Transcribed page contents:
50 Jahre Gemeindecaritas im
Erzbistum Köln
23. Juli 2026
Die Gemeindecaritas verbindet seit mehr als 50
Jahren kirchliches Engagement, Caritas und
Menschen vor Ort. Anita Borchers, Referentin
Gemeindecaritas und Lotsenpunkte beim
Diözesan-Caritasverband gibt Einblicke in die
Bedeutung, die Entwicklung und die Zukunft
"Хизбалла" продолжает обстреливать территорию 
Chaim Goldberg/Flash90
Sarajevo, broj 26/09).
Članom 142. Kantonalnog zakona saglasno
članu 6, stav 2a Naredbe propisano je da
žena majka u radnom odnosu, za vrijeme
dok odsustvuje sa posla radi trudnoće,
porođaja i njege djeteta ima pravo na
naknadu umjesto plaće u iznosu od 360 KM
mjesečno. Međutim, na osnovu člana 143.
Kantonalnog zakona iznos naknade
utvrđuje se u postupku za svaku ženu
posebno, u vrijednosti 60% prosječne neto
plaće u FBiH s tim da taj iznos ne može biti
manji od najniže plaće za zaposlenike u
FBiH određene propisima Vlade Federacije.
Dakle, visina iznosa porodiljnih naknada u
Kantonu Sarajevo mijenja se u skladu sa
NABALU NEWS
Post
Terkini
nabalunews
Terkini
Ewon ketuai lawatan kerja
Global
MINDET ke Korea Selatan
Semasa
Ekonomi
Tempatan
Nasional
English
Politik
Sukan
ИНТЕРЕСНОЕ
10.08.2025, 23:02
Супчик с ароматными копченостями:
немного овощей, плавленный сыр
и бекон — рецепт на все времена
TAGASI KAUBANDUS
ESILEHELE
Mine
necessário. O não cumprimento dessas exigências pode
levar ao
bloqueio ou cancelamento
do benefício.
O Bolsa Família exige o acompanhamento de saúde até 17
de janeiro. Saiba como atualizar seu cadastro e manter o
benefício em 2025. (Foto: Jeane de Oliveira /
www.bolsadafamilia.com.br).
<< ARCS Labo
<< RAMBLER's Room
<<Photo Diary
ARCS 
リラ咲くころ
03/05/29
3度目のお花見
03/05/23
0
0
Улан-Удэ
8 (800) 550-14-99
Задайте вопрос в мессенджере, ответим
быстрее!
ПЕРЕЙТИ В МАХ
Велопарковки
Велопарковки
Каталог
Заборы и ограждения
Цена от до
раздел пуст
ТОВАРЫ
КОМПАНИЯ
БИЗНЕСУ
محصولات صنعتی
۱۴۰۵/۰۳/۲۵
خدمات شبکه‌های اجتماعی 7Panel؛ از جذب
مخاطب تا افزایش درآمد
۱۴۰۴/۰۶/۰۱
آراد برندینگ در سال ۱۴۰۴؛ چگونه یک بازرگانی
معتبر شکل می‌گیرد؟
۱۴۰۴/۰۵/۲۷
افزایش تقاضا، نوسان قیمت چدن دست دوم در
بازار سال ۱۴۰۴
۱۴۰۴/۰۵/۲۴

- [What you need to do]
Word for word, restate the entries that appear above.

- [Solution for this exercise]
50 Jahre Gemeindecaritas im
Erzbistum Köln
23. Juli 2026
Die Gemeindecaritas verbindet seit mehr als 50
Jahren kirchliches Engagement, Caritas und
Menschen vor Ort. Anita Borchers, Referentin
Gemeindecaritas und Lotsenpunkte beim
Diözesan-Caritasverband gibt Einblicke in die
Bedeutung, die Entwicklung und die Zukunft
"Хизбалла" продолжает обстреливать территорию 
Chaim Goldberg/Flash90
Sarajevo, broj 26/09).
Članom 142. Kantonalnog zakona saglasno
članu 6, stav 2a Naredbe propisano je da
žena majka u radnom odnosu, za vrijeme
dok odsustvuje sa posla radi trudnoće,
porođaja i njege djeteta ima pravo na
naknadu umjesto plaće u iznosu od 360 KM
mjesečno. Međutim, na osnovu člana 143.
Kantonalnog zakona iznos naknade
utvrđuje se u postupku za svaku ženu
posebno, u vrijednosti 60% prosječne neto
plaće u FBiH s tim da taj iznos ne može biti
manji od najniže plaće za zaposlenike u
FBiH određene propisima Vlade Federacije.
Dakle, visina iznosa porodiljnih naknada u
Kantonu Sarajevo mijenja se u skladu sa
NABALU NEWS
Post
Terkini
nabalunews
Terkini
Ewon ketuai lawatan kerja
Global
MINDET ke Korea Selatan
Semasa
Ekonomi
Tempatan
Nasional
English
Politik
Sukan
ИНТЕРЕСНОЕ
10.08.2025, 23:02
Супчик с ароматными копченостями:
немного овощей, плавленный сыр
и бекон — рецепт на все времена
TAGASI KAUBANDUS
ESILEHELE
Mine
necessário. O não cumprimento dessas exigências pode
levar ao
bloqueio ou cancelamento
do benefício.
O Bolsa Família exige o acompanhamento de saúde até 17
de janeiro. Saiba como atualizar seu cadastro e manter o
benefício em 2025. (Foto: Jeane de Oliveira /
www.bolsadafamilia.com.br).
<< ARCS Labo
<< RAMBLER's Room
<<Photo Diary
ARCS 
リラ咲くころ
03/05/29
3度目のお花見
03/05/23
0
0
Улан-Удэ
8 (800) 550-14-99
Задайте вопрос в мессенджере, ответим
быстрее!
ПЕРЕЙТИ В МАХ
Велопарковки
Велопарковки
Каталог
Заборы и ограждения
Цена от до
раздел пуст
ТОВАРЫ
КОМПАНИЯ
БИЗНЕСУ
محصولات صنعتی
۱۴۰۵/۰۳/۲۵
خدمات شبکه‌های اجتماعی 7Panel؛ از جذب
مخاطب تا افزایش درآمد
۱۴۰۴/۰۶/۰۱
آراد برندینگ در سال ۱۴۰۴؛ چگونه یک بازرگانی
معتبر شکل می‌گیرد؟
۱۴۰۴/۰۵/۲۷
افزایش تقاضا، نوسان قیمت چدن دست دوم در
بازار سال ۱۴۰۴
۱۴۰۴/۰۵/۲۴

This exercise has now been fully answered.